Merchavia

CDx

Cleveland Diagnostics, Inc Cleveland Diagnostics, Inc. (CD’x) has  an innovative and proven diagnostic technology platform intended for the diagnosis of cancer in the early stages using blood tests. CD’x developing technology that focuses on protein biomarker structural changes that correlate with the presence of a disease. The company’s development portfolio of non-invasive cancer diagnostic tests includes blood-based tests to screen for prostate, breast and ovarian cancer. Tests are designed to enable early detection of cancer cells, allowing for early treatment and increased survival rates.

CD’x  strategy is to develop diagnostic products and cooperate with strategic players to market, commercialize and distribute the company’s products. The prostate cancer test is the company’s first test. This test is ready for commercialization. The company is currently dealings with several strategic entities to commercialize the test. 

CDX Investment Technology

Background​

Your DNA is essentially a set of instructions. It is made up of genes, which are the molecular unit of heredity. Therefore, genes decide your biological traits, such as eye color. Genetic switches determine which genes should be expressed. For example, a heart cell will express very different genes than a brain cell. When “turned on”, these genes are transcribed into single-stranded RNA. RNA is then translated into proteins, which play a variety of roles in the body, such as catalyzing reactions, replicating DNA, transporting molecules, and much more. Essentially – we all are just manifestation of proteins working together. Under certain physiological conditions such as stress or disease, a specific protein may be overexpressed or underexpressed. This is the current basis of a biomarker, which is a measurable protein whose altered expression indicates that an individual has a disease. However, in addition to changing the level of protein, diseases also modify the structure of proteins.

Prostate cancer is the biggest cause of mortality among US men after lung cancer. Each year, 1.7 million biopsies are carried out in the US, of which about 75% of biopsy tests are negative or low risk of cancer requiring intervention treatment. All this causes a burden to patients and unnecessary costs for the health system.

IsoPSA™ clinical status

IsoPSA™ is a structure-based (rather than concentration-based) reagent that agnostically interrogates the entire spectrum of structural changes of complex PSA. It does so by partitioning isoforms of prostate-specific antigen (PSA) with an aqueous two-phase solution.
The IsoPSA™ assay Multi-center clinical trial in the US, led by Dr. Eric Klein, head of the Glickman Urological & Kidney Institute at the Cleveland Clinic , medical center, who is considered a leading global expert in the field.

The trial itself and the extension trial, which included about 500 males, the IsoPSA test of CDx met both study objectives: The test was able to reduce by approximately 45% the rates of unnecessary biopsies when diagnosing cancer patients at all grades of the disease.

The trial proved that the IsoPSA test significantly better identifies patients with the potential for aggressive cancer needing treatment.

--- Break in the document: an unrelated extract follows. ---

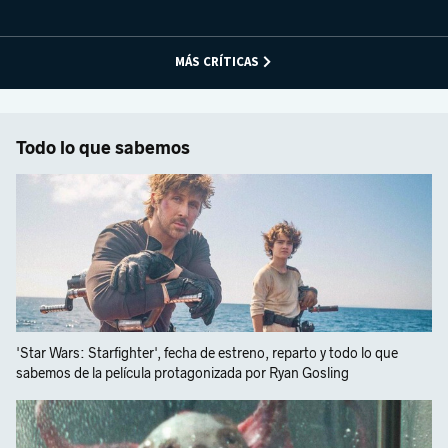
MÁS CRÍTICAS
Todo lo que sabemos
'Star Wars: Starfighter', fecha de estreno, reparto y todo lo que
sabemos de la película protagonizada por Ryan Gosling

 The interim analysis of the study has been published in European Urology

Why IsoPSA™

Prostate-specific antigen, the current gold standard in prostate cancer detection, is distinct from virtually all other cancer biomarkers because of its almost exclusive specificity to the prostate, allowing direct assessment of physiological conditions in the gland with a simple blood test. Unfortunately, PSA is tissue- but not cancer-specific, and overdiagnosis and overtreatment of PSA-detected, biologically insignificant cancers are widely recognized as key limitations in its clinical utility.